Dec 06, 2018 - Sale 2495

Sale 2495 - Lot 256

Price Realized: $ 5,750
?Final Price Realized includes Buyer’s Premium added to Hammer Price
Estimate: $ 6,000 - $ 9,000
GARRY TRUDEAU.
"Is Rufus Ready for his Lesson?" Original 11-panel "Doonesbury" daily comic strip specially created for the African-American psychologist Kenneth B. Clark, circa early 1970s. Watercolor, pen, ink, and wash, with collage, drawn on the verso of three sliced and discarded original cartoons by Trudeau which he joined into one sheet. Signed and dated 4/25 in the last panel, Inscribed and Signed in title panel. 330x482 mm; 13x19 inches. Paper with two vertical ripples, some scattered toning, foxing, and adhesive residue.

Additional Details

a specially created and inscribed doonesbury cartoon from trudeau to african-american psychologist, educator, and civil rights activist kenneth b. clark. Inscribed "To Dr. Clark, with best wishes and great admiration from Garry Trudeau."
Rufus "Thor" Jackson was one of two African-American characters Trudeau introduced to the cartoon in 1971. A school-aged boy from the ghetto whom Mike tutors, Rufus's main role was to tease Mike relentlessly and feed his white liberal guilt, thereby exposing readers to the sometimes awkward realities of the black liberation struggle. The ever-earnest but hapless tutor tries to bridge the racial divide but can never seem to communicate without falling into condescension. Over the course of their story line, Rufus and Mike do eventually develop a relationship that is meaningful to them both.
Trudeau followed the work of Kenneth B. Clark who, with his wife and professional partner, Mamie Phipps Clark, pioneered the psychology of race identity in school-aged children through several important studies and experiments in the mid-20th century. His witness testimony was instrumental in the legal rulings of Brown vs. the Board of Education, ruling that racial segregation in education was unconstitutional.

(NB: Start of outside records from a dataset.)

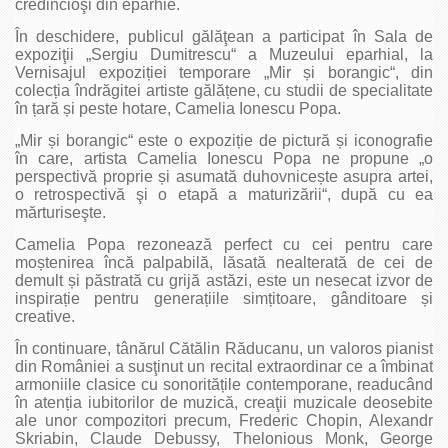
credincioşi din eparhie.
În deschidere, publicul gălăţean a participat în Sala de
expoziţii „Sergiu Dumitrescu“ a Muzeului eparhial, la
Vernisajul expoziției temporare „Mir și borangic“, din
colecția îndrăgitei artiste gălățene, cu studii de specialitate
în țară și peste hotare, Camelia Ionescu Popa.
„Mir și borangic“ este o expoziție de pictură și iconografie
în care, artista Camelia Ionescu Popa ne propune „o
perspectivă proprie și asumată duhovnicește asupra artei,
o retrospectivă şi o etapă a maturizării“, după cu ea
mărturiseşte.
Camelia Popa rezonează perfect cu cei pentru care
moștenirea încă palpabilă, lăsată nealterată de cei de
demult și păstrată cu grijă astăzi, este un nesecat izvor de
inspirație pentru generațiile simțitoare, gânditoare și
creative.
În continuare, tânărul Cătălin Răducanu, un valoros pianist
din României a susţinut un recital extraordinar ce a îmbinat
armoniile clasice cu sonoritățile contemporane, readucând
în atenția iubitorilor de muzică, creaţii muzicale deosebite
ale unor compozitori precum, Frederic Chopin, Alexandr
Skriabin, Claude Debussy, Thelonious Monk, George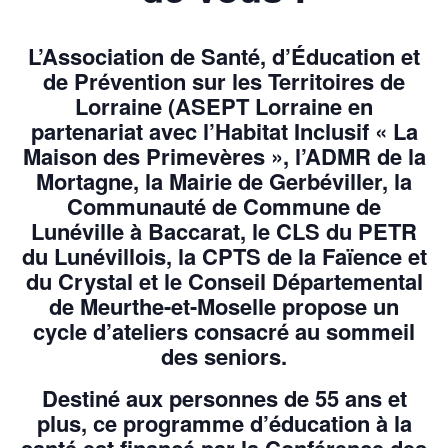
L’Association de Santé, d’Éducation et
de Prévention sur les Territoires de
Lorraine (ASEPT Lorraine en
partenariat avec l’Habitat Inclusif « La
Maison des Primevères », l’ADMR de la
Mortagne, la Mairie de Gerbéviller, la
Communauté de Commune de
Lunéville à Baccarat, le CLS du PETR
du Lunévillois, la CPTS de la Faïence et
du Crystal et le Conseil Départemental
de Meurthe-et-Moselle propose un
cycle d’ateliers consacré au sommeil
des seniors.
Destiné aux personnes de 55 ans et
plus, ce programme d’éducation à la
santé est financé par la Conférence des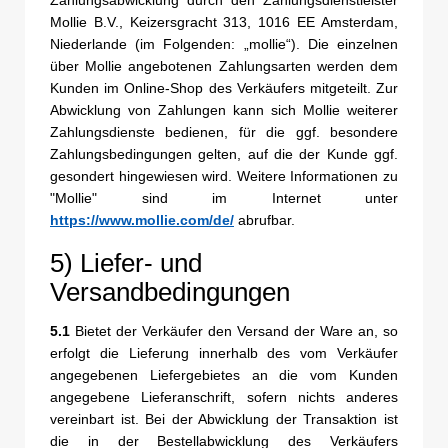
Mollie B.V., Keizersgracht 313, 1016 EE Amsterdam,
Niederlande (im Folgenden: „mollie“). Die einzelnen
über Mollie angebotenen Zahlungsarten werden dem
Kunden im Online-Shop des Verkäufers mitgeteilt. Zur
Abwicklung von Zahlungen kann sich Mollie weiterer
Zahlungsdienste bedienen, für die ggf. besondere
Zahlungsbedingungen gelten, auf die der Kunde ggf.
gesondert hingewiesen wird. Weitere Informationen zu
"Mollie" sind im Internet unter
https://www.mollie.com
/de
/
abrufbar.
5) Liefer- und
Versandbedingungen
5.1
Bietet der Verkäufer den Versand der Ware an, so
erfolgt die Lieferung innerhalb des vom Verkäufer
angegebenen Liefergebietes an die vom Kunden
angegebene Lieferanschrift, sofern nichts anderes
vereinbart ist. Bei der Abwicklung der Transaktion ist
die in der Bestellabwicklung des Verkäufers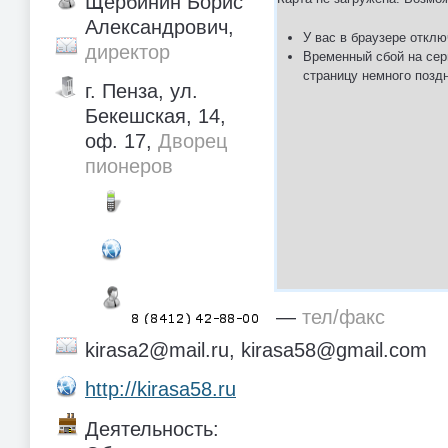
Щербинин Борис
Александрович,
У вас в браузере отклю
директор
Временный сбой на сер
страницу немного позд
г. Пенза, ул.
Бекешская, 14,
оф. 17,
Дворец
пионеров
—
тел/факс
kirasa2@mail.ru, kirasa58@gmail.com
http://kirasa58.ru
Деятельность: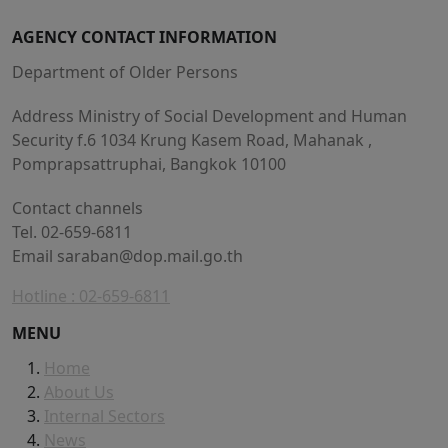
AGENCY CONTACT INFORMATION
Department of Older Persons
Address Ministry of Social Development and Human
Security f.6 1034 Krung Kasem Road, Mahanak ,
Pomprapsattruphai, Bangkok 10100
Contact channels
Tel. 02-659-6811
Email
saraban@dop.mail.go.th
Hotline : 02-659-6811
MENU
Home
About Us
Internal Sectors
News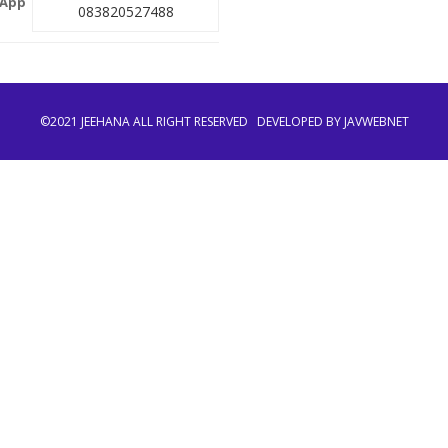
083820527488
©2021 JEEHANA ALL RIGHT RESERVED
DEVELOPED BY JAVWEBNET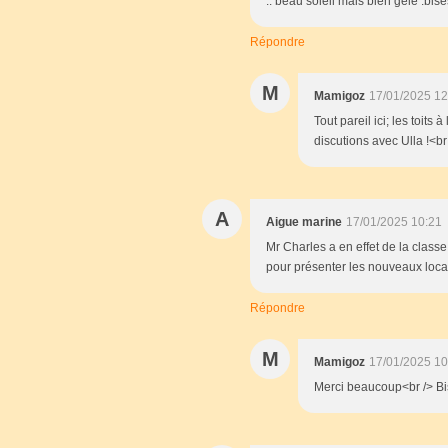
.. beau soleil mais bien gelé .bis
Répondre
M
Mamigoz
17/01/2025 12
Tout pareil ici; les toits
discutions avec Ulla !<b
A
Aigue marine
17/01/2025 10:21
Mr Charles a en effet de la classe
pour présenter les nouveaux locat
Répondre
M
Mamigoz
17/01/2025 10
Merci beaucoup<br /> Bi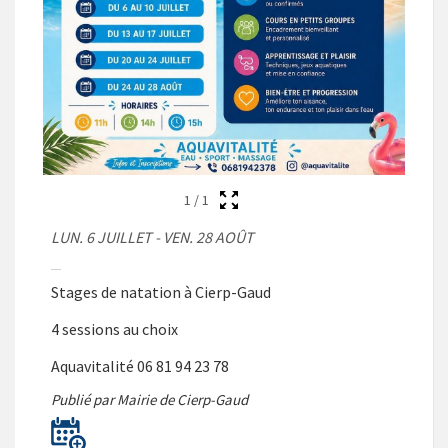
1
/
1
LUN. 6 JUILLET - VEN. 28 AOÛT
Stages de natation à Cierp-Gaud
4 sessions au choix
Aquavitalité 06 81 94 23 78
Publié par Mairie de Cierp-Gaud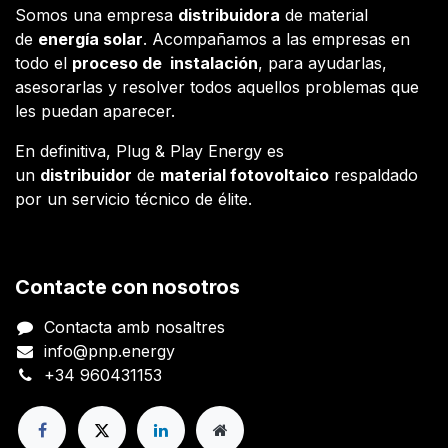
Somos una empresa
distribuidora
de material
de
energía solar
. Acompañamos a las empresas en
todo el
proceso de instalación
, para ayudarlas,
asesorarlas y resolver todos aquellos problemas que
les puedan aparecer.
En definitiva, Plug & Play Energy es
un
distribuidor
de
material fotovoltaico
respaldado
por un servicio técnico de élite.
Contacte con nosotros
Contacta amb nosaltres
info@pnp.energy
+34 960431153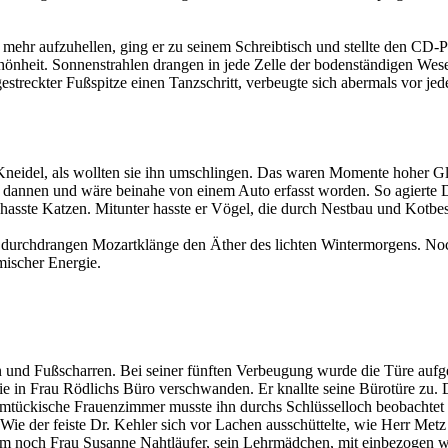
mehr aufzuhellen, ging er zu seinem Schreibtisch und stellte den CD-P
önheit. Sonnenstrahlen drangen in jede Zelle der bodenständigen Wese
gestreckter Fußspitze einen Tanzschritt, verbeugte sich abermals vor je
 Kneidel, als wollten sie ihn umschlingen. Das waren Momente hoher Gl
on dannen und wäre beinahe von einem Auto erfasst worden. So agierte
hasste Katzen. Mitunter hasste er Vögel, die durch Nestbau und Kotbe
 durchdrangen Mozartklänge den Äther des lichten Wintermorgens. Noc
ischer Energie.
rn und Fußscharren. Bei seiner fünften Verbeugung wurde die Türe aufg
e sie in Frau Rödlichs Büro verschwanden. Er knallte seine Bürotüre zu.
mtückische Frauenzimmer musste ihn durchs Schlüsselloch beobachtet ha
 Wie der feiste Dr. Kehler sich vor Lachen ausschüttelte, wie Herr Met
dem noch Frau Susanne Nahtläufer, sein Lehrmädchen, mit einbezogen wu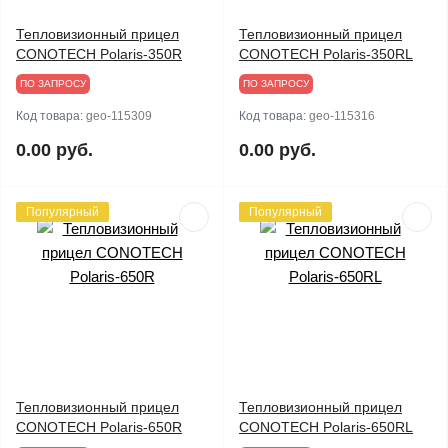
Тепловизионный прицел
Тепловизионный прицел
CONOTECH Polaris-350R
CONOTECH Polaris-350RL
ПО ЗАПРОСУ
ПО ЗАПРОСУ
Код товара:
geo-115309
Код товара:
geo-115316
0.00 руб.
0.00 руб.
Популярный
Популярный
Тепловизионный прицел
Тепловизионный прицел
CONOTECH Polaris-650R
CONOTECH Polaris-650RL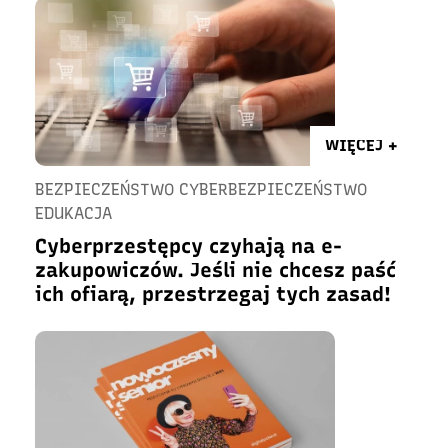
WIĘCEJ +
BEZPIECZEŃSTWO CYBERBEZPIECZEŃSTWO
EDUKACJA
Cyberprzestępcy czyhają na e-
zakupowiczów. Jeśli nie chcesz paść
ich ofiarą, przestrzegaj tych zasad!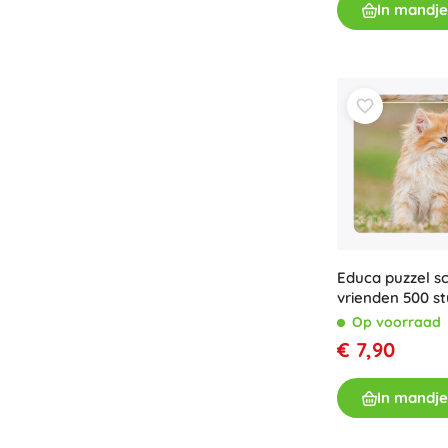
In mandje
Educa puzzel s
vrienden 500 st
Op voorraad
€ 7,90
In mandje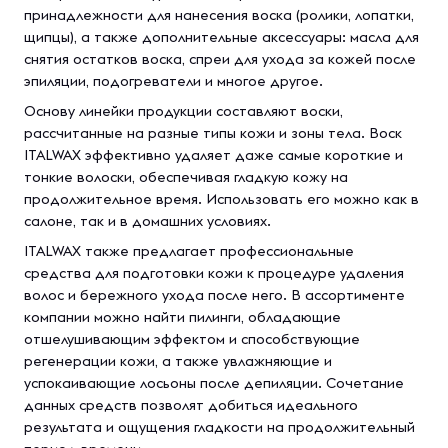
принадлежности для нанесения воска (ролики, лопатки,
щипцы), а также дополнительные аксессуары: масла для
снятия остатков воска, спреи для ухода за кожей после
эпиляции, подогреватели и многое другое.
Основу линейки продукции составляют воски,
рассчитанные на разные типы кожи и зоны тела. Воск
ITALWAX эффективно удаляет даже самые короткие и
тонкие волоски, обеспечивая гладкую кожу на
продолжительное время. Использовать его можно как в
салоне, так и в домашних условиях.
ITALWAX также предлагает профессиональные
средства для подготовки кожи к процедуре удаления
волос и бережного ухода после него. В ассортименте
компании можно найти пилинги, обладающие
отшелушивающим эффектом и способствующие
регенерации кожи, а также увлажняющие и
успокаивающие лосьоны после депиляции. Сочетание
данных средств позволят добиться идеального
результата и ощущения гладкости на продолжительный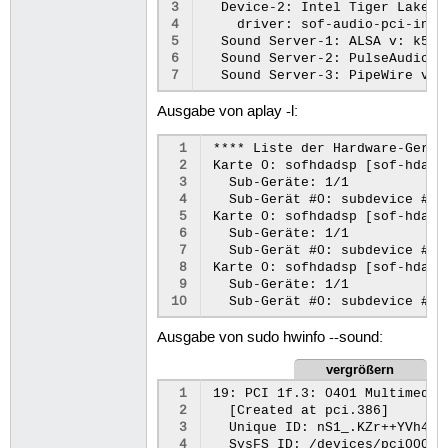
3
  Device-2: Intel Tiger Lake-L
4
    driver: sof-audio-pci-intel
5
  Sound Server-1: ALSA v: k5.1
6
  Sound Server-2: PulseAudio v
7
Ausgabe von aplay -l:
 1
**** Liste der Hardware-Geräte
 2
Karte 0: sofhdadsp [sof-hda-d
 3
  Sub-Geräte: 1/1

 4
  Sub-Gerät #0: subdevice #0

 5
Karte 0: sofhdadsp [sof-hda-d
 6
  Sub-Geräte: 1/1

 7
  Sub-Gerät #0: subdevice #0

 8
Karte 0: sofhdadsp [sof-hda-d
 9
  Sub-Geräte: 1/1

10
Ausgabe von sudo hwinfo --sound:
vergrößern
 1
19: PCI 1f.3: 0401 Multimedia
 2
  [Created at pci.386]

 3
  Unique ID: nS1_.KZr++YVh4W1

 4
  SysFS ID: /devices/pci0000:0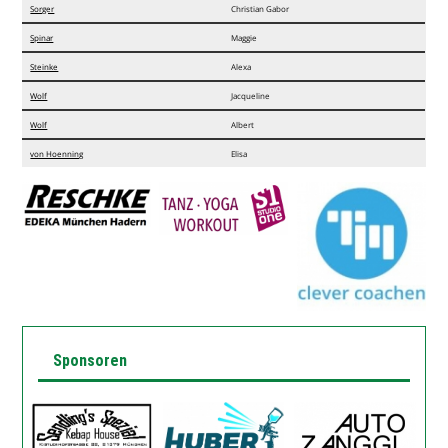
Sorger
Christian Gabor
Spinar
Maggie
Steinke
Alexa
Wolf
Jacqueline
Wolf
Albert
von Hoenning
Elisa
Sponsoren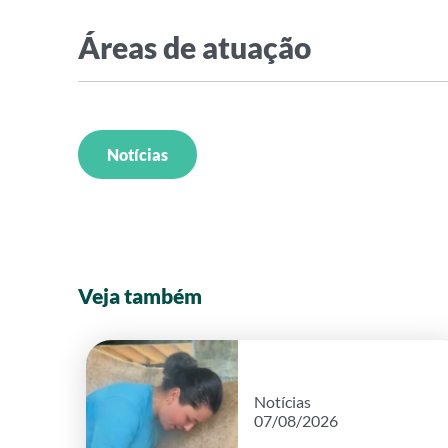
Áreas de atuação
Notícias
Veja também
Notícias
07/08/2026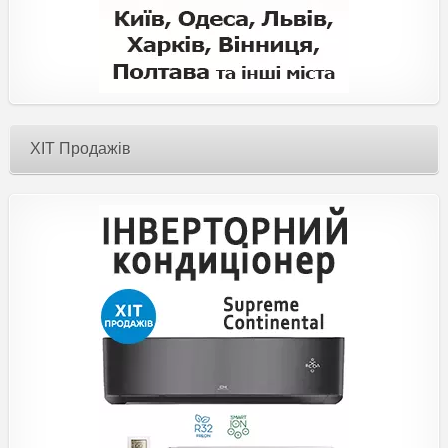
ХІТ Продажів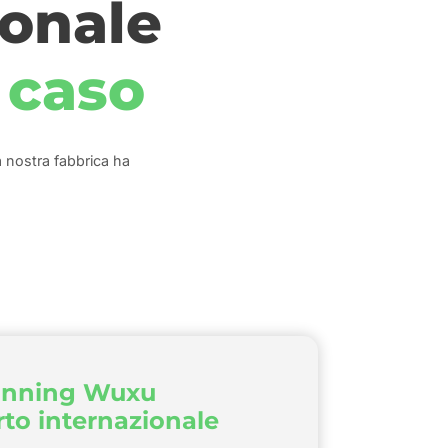
ionale
 caso
a nostra fabbrica ha
nning Wuxu
to internazionale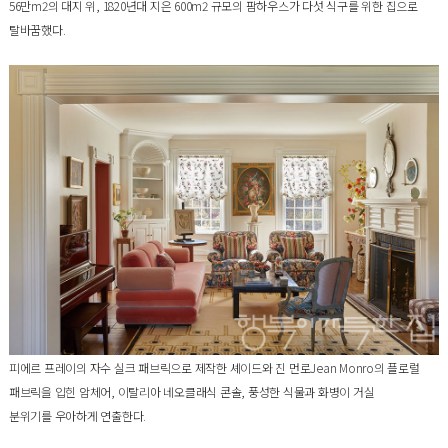
56만m2의 대지 위, 1820년대 지은 600m2 규모의 팜하우스가 다섯 식구를 위한 집으로
탈바꿈했다.
피에르 프레이의 자수 실크 패브릭으로 제작한 셰이드와 진 먼로Jean Monro의 플로럴
패브릭을 입힌 암체어, 이탈리아 네오클래식 콘솔, 풍성한 식물과 화병이 거실
분위기를 우아하게 연출한다.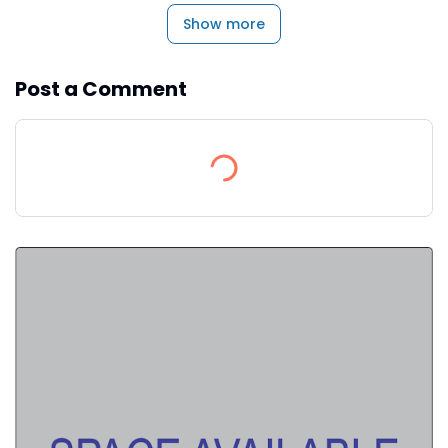
Show more
Post a Comment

He was the first black president of the American Psychological Association, founder of several important child development and youth organizations in Harlem, and was active in the Civil Rights Movement. Trudeau was deeply influenced by Clark and based a number of Doonesbury's 1970s story lines on his pioneering work. This specially created cartoon is a poignant, touching homage, bridging humor and the tension of social dynamics.